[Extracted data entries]
::::::::::

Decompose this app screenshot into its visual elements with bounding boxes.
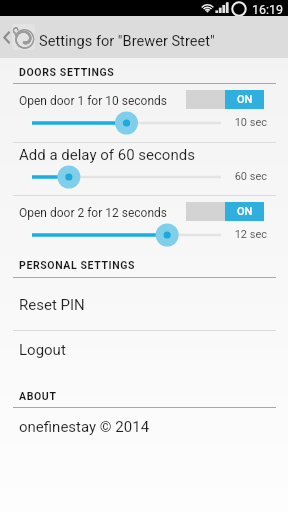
- staticText: Open door 2 for 12 seconds: [19, 206, 167, 220]
- staticText: ABOUT: [19, 390, 57, 402]
- button[interactable]: Toggle on: [186, 202, 264, 221]
- staticText: Reset PIN: [19, 296, 85, 314]
- button[interactable]: Duration slider: [20, 221, 233, 249]
- staticText: ON: [237, 93, 253, 106]
- button[interactable]: Duration slider: [20, 163, 233, 191]
- staticText: DOORS SETTINGS: [19, 66, 115, 78]
- staticText: 60 sec: [0, 170, 267, 183]
- staticText: PERSONAL SETTINGS: [19, 259, 136, 271]
- staticText: Logout: [19, 341, 66, 359]
- staticText: 12 sec: [0, 228, 267, 241]
- staticText: 10 sec: [0, 116, 267, 129]
- button[interactable]: Duration slider: [20, 109, 233, 137]
- staticText: onefinestay © 2014: [19, 418, 150, 436]
- staticText: 16:19: [252, 2, 284, 17]
- staticText: ON: [237, 205, 253, 218]
- staticText: Open door 1 for 10 seconds: [19, 94, 167, 108]
- staticText: Settings for "Brewer Street": [39, 32, 215, 49]
- button[interactable]: Toggle on: [186, 90, 264, 109]
- staticText: Add a delay of 60 seconds: [19, 146, 195, 164]
- button[interactable]: Navigate up: [0, 16, 288, 58]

::::::::::

_TASK DESCRIPTION_
Find every line in the records that has the word "Toggle". Then report the count alone.

_WRITTEN ANSWER_
2